The Tellart future scenario toolset

Paul Skinner is Creative Director at Tellart, a design studio that combines computation (data, sensors, robotics, networks) with traditional materials (wood, metal, glass, textile and ceramics) to build immersive experiences for governments, museums and brands.

In his talk at UNStudio, Paul discussed several models that help Tellart navigate volatility, uncertainty, complexity and ambiguity, and ultimately, to create future scenarios.
Below is a brief summary of some of those models that help guide Tellart’s research.

Pace Layers

Pace Layers

Stewart Brand

Stewart Brand’s six-layer framework describes how healthy societies work, showing that different elements (or pace layers) of our society change at different rates, functioning simultaneously but at different speeds. Each layer responds to its adjacent layer, and is influenced by it. The slower layers like nature, the bassline of the model, and culture, are the most powerful, while the faster ones like commerce and fashion seem to attract most of our attention. Stewart Brand first explained this idea in his book, the Clock of Long Now.

“If slow parts are not occasionally frustrating then they’re not doing their job. But if you don’t respect them for that, you don’t know how the world works.” — Brand

Futures Cone

Joseph Voros

Joseph Voros’ model is mostly used for mapping the possibility space. Positioning yourself to the left of the diagram, you have a wide collection of alternate futures that might happen.

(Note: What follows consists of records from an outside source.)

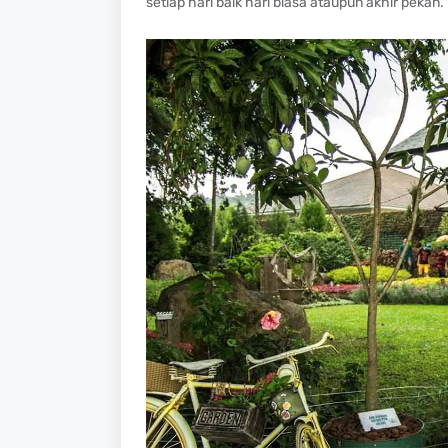
setiap hari baik hari biasa ataupun akhir peka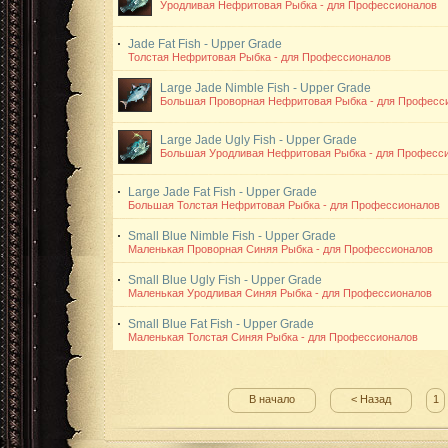
Уродливая Нефритовая Рыбка - для Профессионалов
Jade Fat Fish - Upper Grade
Толстая Нефритовая Рыбка - для Профессионалов
Large Jade Nimble Fish - Upper Grade
Большая Проворная Нефритовая Рыбка - для Професс
Large Jade Ugly Fish - Upper Grade
Большая Уродливая Нефритовая Рыбка - для Професс
Large Jade Fat Fish - Upper Grade
Большая Толстая Нефритовая Рыбка - для Профессионалов
Small Blue Nimble Fish - Upper Grade
Маленькая Проворная Синяя Рыбка - для Профессионалов
Small Blue Ugly Fish - Upper Grade
Маленькая Уродливая Синяя Рыбка - для Профессионалов
Small Blue Fat Fish - Upper Grade
Маленькая Толстая Синяя Рыбка - для Профессионалов
В начало
< Назад
1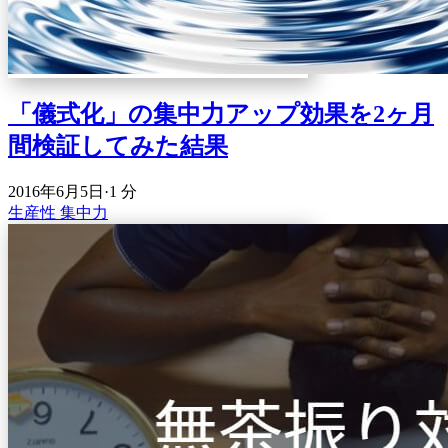
「儀式化」の集中力アップ効果を2ヶ月
間検証してみた結果
2016年6月5日
·
1 分
生産性
集中力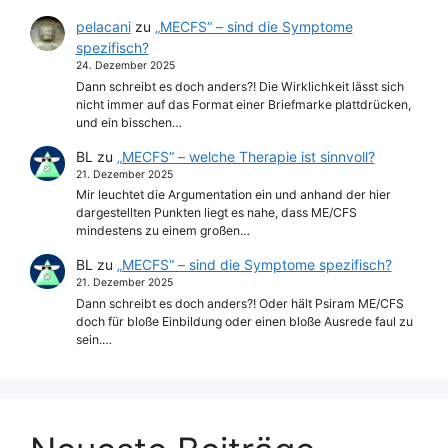
pelacani
zu
„MECFS“ – sind die Symptome
spezifisch?
24. Dezember 2025
Dann schreibt es doch anders?! Die Wirklichkeit lässt sich
nicht immer auf das Format einer Briefmarke plattdrücken,
und ein bisschen…
BL
zu
„MECFS“ – welche Therapie ist sinnvoll?
21. Dezember 2025
Mir leuchtet die Argumentation ein und anhand der hier
dargestellten Punkten liegt es nahe, dass ME/CFS
mindestens zu einem großen…
BL
zu
„MECFS“ – sind die Symptome spezifisch?
21. Dezember 2025
Dann schreibt es doch anders?! Oder hält Psiram ME/CFS
doch für bloße Einbildung oder einen bloße Ausrede faul zu
sein.…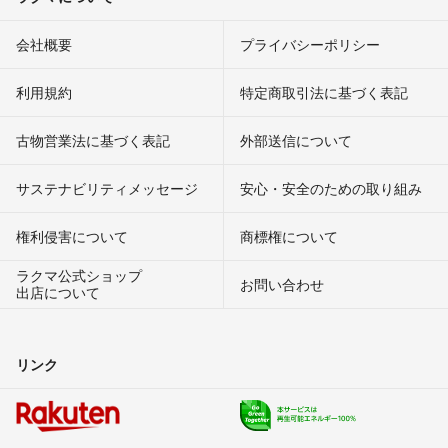
会社概要
プライバシーポリシー
利用規約
特定商取引法に基づく表記
古物営業法に基づく表記
外部送信について
サステナビリティメッセージ
安心・安全のための取り組み
権利侵害について
商標権について
ラクマ公式ショップ
お問い合わせ
出店について
リンク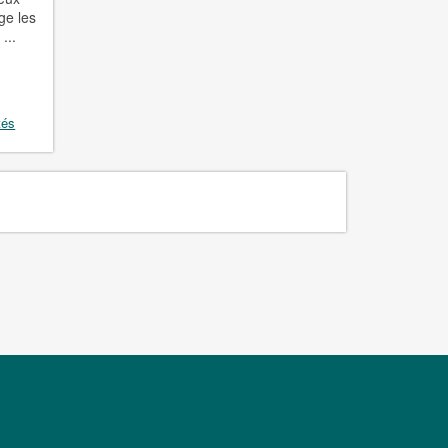
ge les
...
tés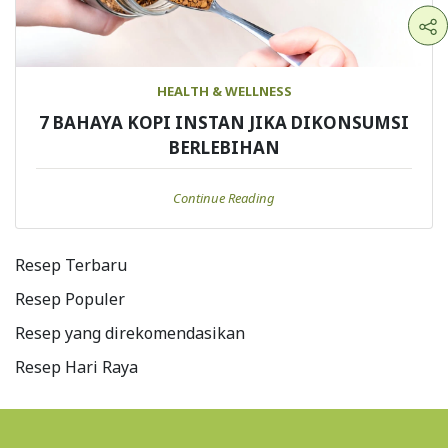
HEALTH & WELLNESS
7 BAHAYA KOPI INSTAN JIKA DIKONSUMSI
BERLEBIHAN
Continue Reading
Resep Terbaru
Resep Populer
Resep yang direkomendasikan
Resep Hari Raya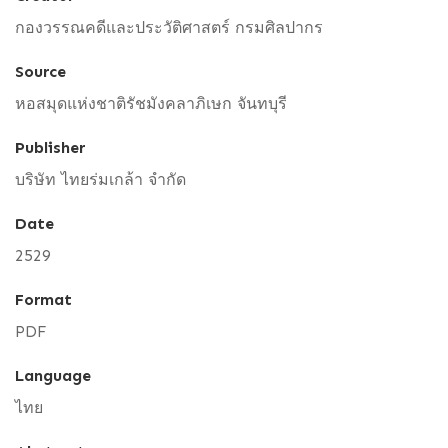
กองวรรณคดีและประวัติศาสตร์ กรมศิลปากร
Source
หอสมุดแห่งชาติรัชมังคลาภิเษก จันทบุรี
Publisher
บริษัท ไทยร่มเกล้า จำกัด
Date
2529
Format
PDF
Language
ไทย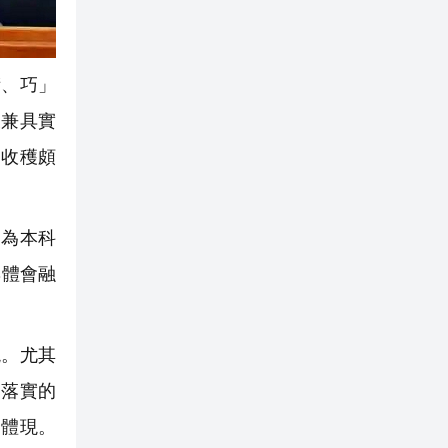
、巧」
又兼具實
到收穫頗
為本科
與體會融
。尤其
動落實的
合體現。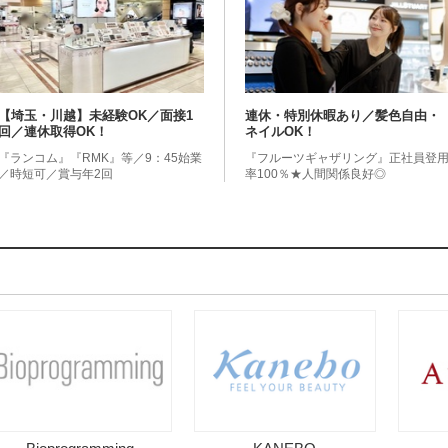
【埼玉・川越】未経験OK／面接1
連休・特別休暇あり／髪色自由・
回／連休取得OK！
ネイルOK！
『ランコム』『RMK』等／9：45始業
『フルーツギャザリング』正社員登
／時短可／賞与年2回
率100％★人間関係良好◎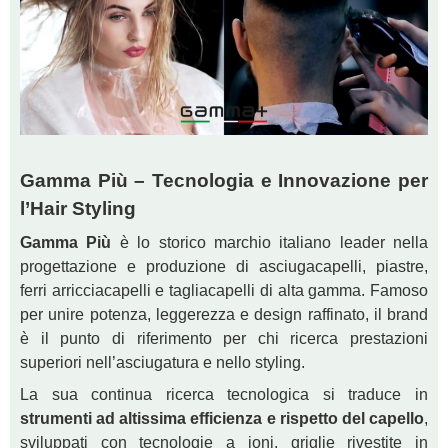
Gamma Più – Tecnologia e Innovazione per
l’Hair Styling
Gamma Più
è lo storico marchio italiano leader nella
progettazione e produzione di asciugacapelli, piastre,
ferri arricciacapelli e tagliacapelli di alta gamma. Famoso
per unire potenza, leggerezza e design raffinato, il brand
è il punto di riferimento per chi ricerca prestazioni
superiori nell’asciugatura e nello styling.
La sua continua ricerca tecnologica si traduce in
strumenti ad altissima efficienza e rispetto del capello
,
sviluppati con tecnologie a ioni, griglie rivestite in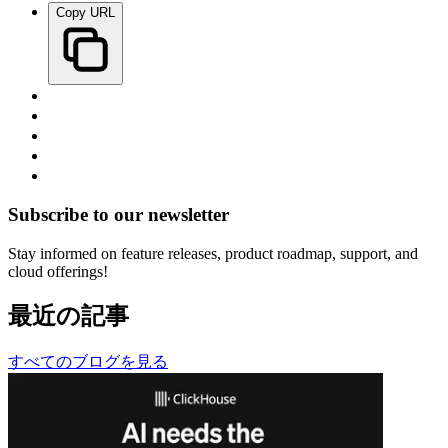
Copy URL
Subscribe to our newsletter
Stay informed on feature releases, product roadmap, support, and
cloud offerings!
最近の記事
すべてのブログを見る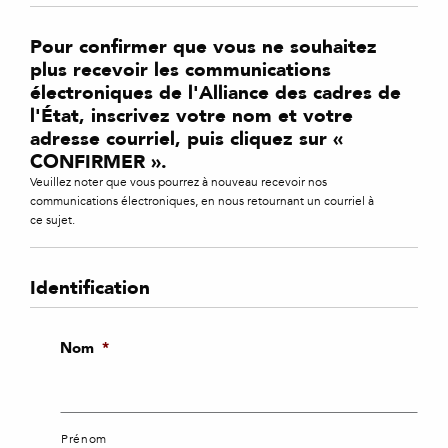
Pour confirmer que vous ne souhaitez
plus recevoir les communications
électroniques de l'Alliance des cadres de
l'État, inscrivez votre nom et votre
adresse courriel, puis cliquez sur «
CONFIRMER ».
Veuillez noter que vous pourrez à nouveau recevoir nos
communications électroniques, en nous retournant un courriel à
ce sujet.
Identification
Nom
*
Prénom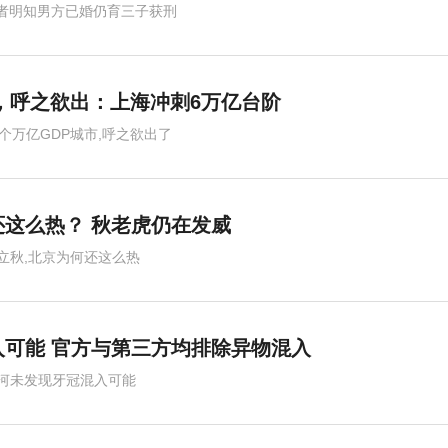
者明知男方已婚仍育三子获刑
市，呼之欲出：上海冲刺6万亿台阶
0个万亿GDP城市,呼之欲出了
这么热？ 秋老虎仍在发威
立秋,北京为何还这么热
可能 官方与第三方均排除异物混入
河未发现牙冠混入可能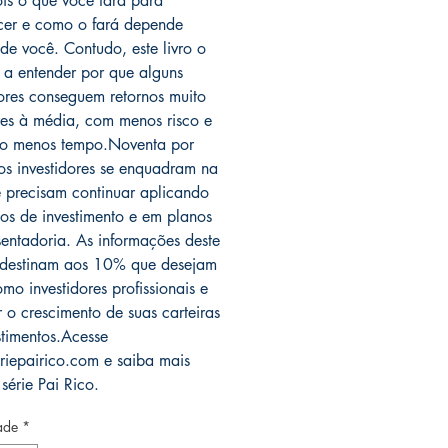
pois o que você fará para
cer e como o fará depende
de você. Contudo, este livro o
 a entender por que alguns
dores conseguem retornos muito
res à média, com menos risco e
to menos tempo.Noventa por
os investidores se enquadram na
 precisam continuar aplicando
os de investimento e em planos
entadoria. As informações deste
e destinam aos 10% que desejam
mo investidores profissionais e
r o crescimento de suas carteiras
stimentos.Acesse
iepairico.com e saiba mais
série Pai Rico.
ade
*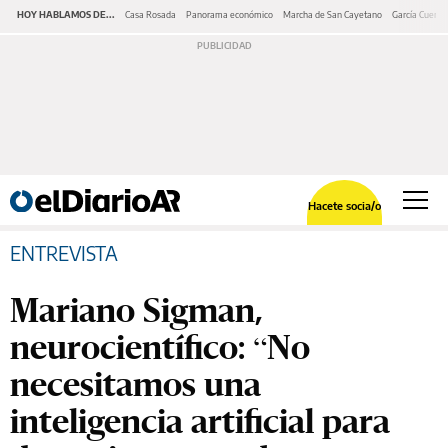
HOY HABLAMOS DE...
Casa Rosada
Panorama económico
Marcha de San Cayetano
García Cuerva
Hacete socia/o
ENTREVISTA
Mariano Sigman,
neurocientífico: “No
necesitamos una
inteligencia artificial para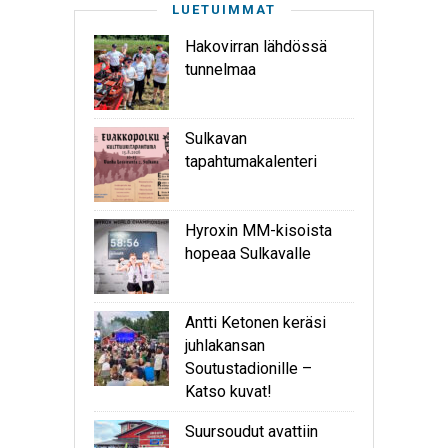
LUETUIMMAT
Hakovirran lähdössä
tunnelmaa
Sulkavan
tapahtumakalenteri
Hyroxin MM-kisoista
hopeaa Sulkavalle
Antti Ketonen keräsi
juhlakansan
Soutustadionille –
Katso kuvat!
Suursoudut avattiin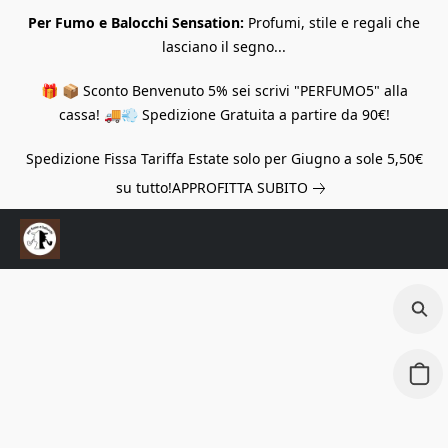
Per Fumo e Balocchi Sensation:
Profumi, stile e regali che
lasciano il segno...
🎁 📦 Sconto Benvenuto 5% sei scrivi "PERFUMO5" alla
cassa! 🚚💨 Spedizione Gratuita a partire da 90€!
Spedizione Fissa Tariffa Estate solo per Giugno a sole 5,50€
su tutto!
APPROFITTA SUBITO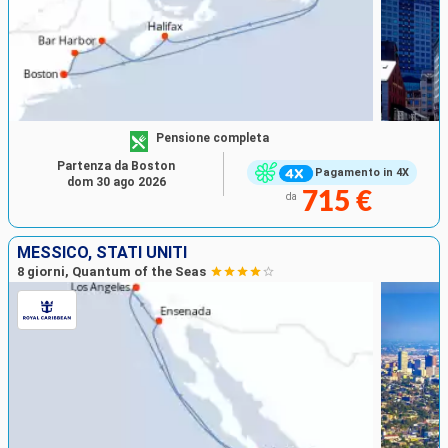
Pensione completa
Partenza da Boston
Pagamento in 4X
dom 30 ago 2026
715 €
da
MESSICO, STATI UNITI
8 giorni, Quantum of the Seas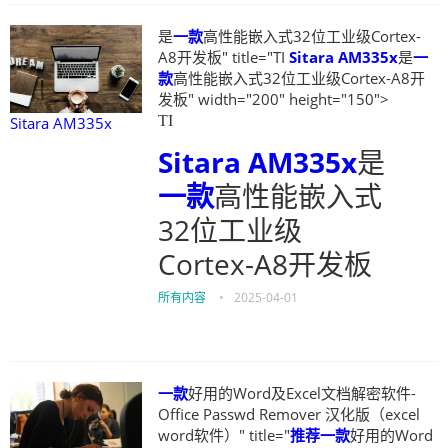
是
一款
高性能嵌入式32位工业级Cortex-
A8开发板" title="TI
Sitara AM335x
是
一
款
高性能嵌入式32位工业级Cortex-A8开
发板" width="200" height="150">
TI
Sitara AM335x
Sitara AM335x
是
一款
高性能嵌入式
32位工业级
Cortex-A8开发板
所有内容
•
2025-04-01
一款
好用的Word及Excel文档解密软件-
Office Passwd Remover 汉化版（excel
word软件）" title="
推荐
一款
好用的Word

The central elements of the cone represent the futures that are more likely things to happen, and the dispersed elements represent the things that are least likely to happen, but that we may want to happen (or not). This is a tool often used demonstrate the idea of plurality, as there could be many different futures that could happen. It is up to you to determine which future you should steer towards, how you could get there, and what conditions would be necessary for you to do so.

Future Archtetypes

Jim Dator

Jim Dator's model looks at four archetypes: Growth, Collapse, Discipline and Tranform. All futures, whether a company business forecast or Star Trek, fit into one of these models. Growth represents a continuation of business as usual, with more of the status quo. This view is often held by governments, education systems and organizations Collapse imagines the decline and degradation of our current system or environment, although it should be noted that this model does not (always) represent the worst case scenario. Discipline relates to a future where our societal behaviors adapt to internal or environmental limits, as societies react to the status quo being undesirable or unsustainable. Transformation proposes new technology or societal elements that could completely change our way of life; game changers. Each of these models pivot around inflection points, transformation points and decline points.